Tough Call (slight return)

What an emotional roller-coaster of a week. When you last left, our hero (that would me; stop sniggering at the back) and his cohorts were presented with a dilemma. The clients liked what we'd done, but when we saw it as it would appear on film we didn't. What to do? In order to explain I'm going to have to get a little technical. I am a 3D artist. What I do is create images against a black background of whatever the effect is using all the tricks I have at my disposal, in this instance a fully computer generated giant. This is then given to a compositor, who is a 2D artist who takes my images and blends them into the photographed real footage to create a finished shot that you see in the cinema.

The 2D process can tweak our elements quite a bit, adding some blur here, tweaking a colour there, that sort of thing.

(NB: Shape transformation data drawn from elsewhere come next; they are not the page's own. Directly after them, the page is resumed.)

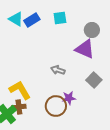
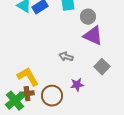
gray circle: (92, 30) -> (88, 17), moved
brown circle: (56, 106) -> (52, 96), moved

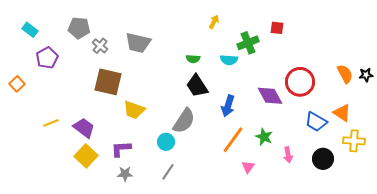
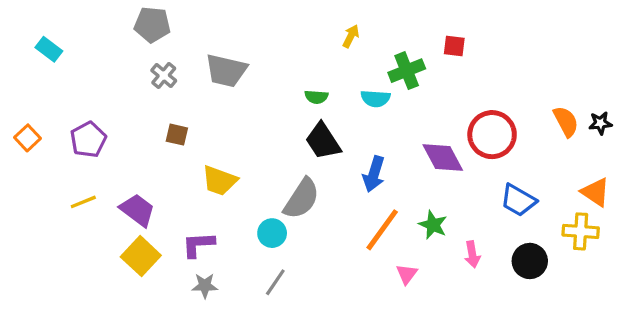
gray pentagon: (79, 28) -> (152, 25), moved
purple pentagon: (47, 58) -> (88, 140), moved
brown square: (108, 82) -> (177, 135), size x0.5
orange triangle: (342, 113) -> (595, 192), moved

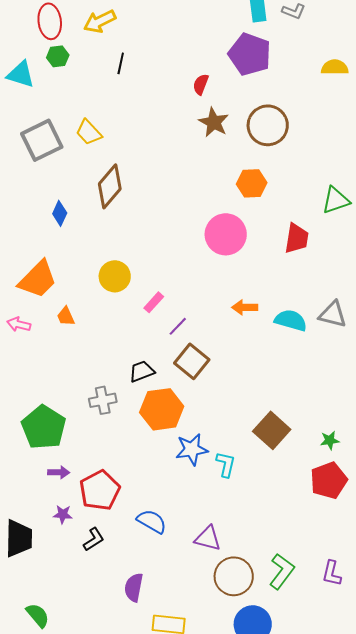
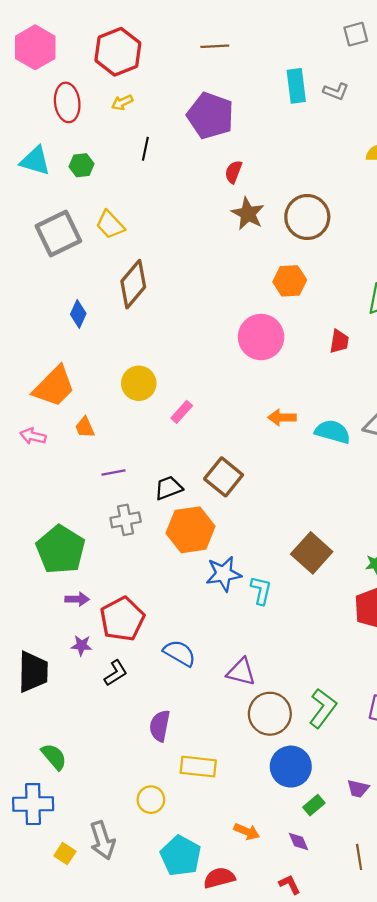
yellow arrow: (100, 21) -> (122, 102), size x0.6
purple pentagon: (250, 54) -> (210, 116), moved
green hexagon: (58, 56) -> (81, 165), moved
red trapezoid: (297, 238) -> (339, 341), size x0.7
purple line: (178, 326) -> (113, 472), moved, turned 35

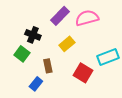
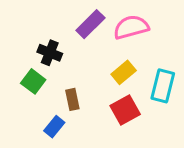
yellow rectangle: (67, 44) -> (124, 72), moved
cyan rectangle: (108, 57) -> (163, 86), turned -55
red square: (83, 73) -> (125, 110), turned 30

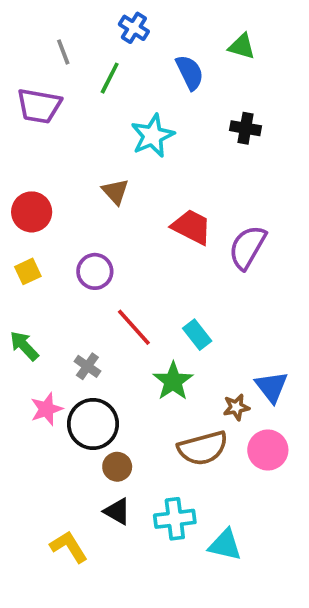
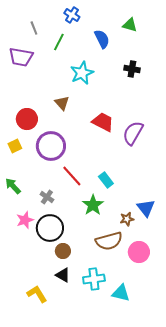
red circle: (32, 212) -> (27, 119), moved
purple circle: (95, 271) -> (51, 146), size x1.5
pink circle: (268, 450) -> (139, 252), moved

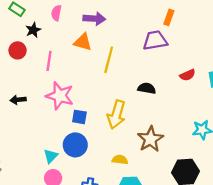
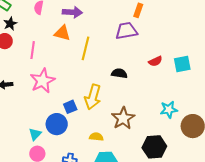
black star: (33, 30) -> (10, 24), moved
pink star: (60, 96) -> (43, 81), turned 30
blue square: (79, 117) -> (70, 107), moved, turned -32

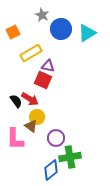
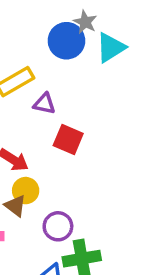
gray star: (42, 15) -> (85, 22), moved
red square: (43, 80) -> (68, 139), moved

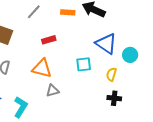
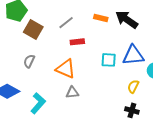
gray line: (34, 12) -> (66, 23), moved
blue triangle: (106, 44) -> (133, 55), turned -50
cyan square: (84, 64) -> (109, 60), moved

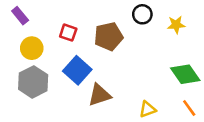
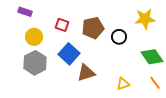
black circle: (142, 14) -> (119, 37), moved
purple rectangle: (20, 16) -> (25, 12), turned -32
yellow star: (176, 25) -> (145, 19), size x1.5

What we discovered is that substantial changes had been made to our elements that didn't look so good on the clients' screen. So we've fixed that and then got some better feedback from the clients such that they were willing to put it in front of the film's director and producers to get their feedback. They are the ultimate arbiters of what's hot and what's not and they can ask for literally any change that takes their fancy. It's rather daunting. So the revised shots were put in front of the powers that be. They reacted very positively and the only changes they requested (read "demanded") were things we'd wanted to do anyway, which was the best thing we could have asked for. It does mean yet more work, but it will be worth it and will really improve the finished look. As I write this I'm watching renders of some of these improvements appearing on my monitor as I make some of the changes. It's already looking better and by the end of Saturday hopefully we'll have effected everything that needs to be done and we can resubmit the work for final sign-off. I'm sure there'll be more tweaks but we're in a much better position now than we were on Tuesday evening. Phew.

I'm sure at some point I'll actually be able to write about something non-work related but it is all consuming at the moment. Sorry folks.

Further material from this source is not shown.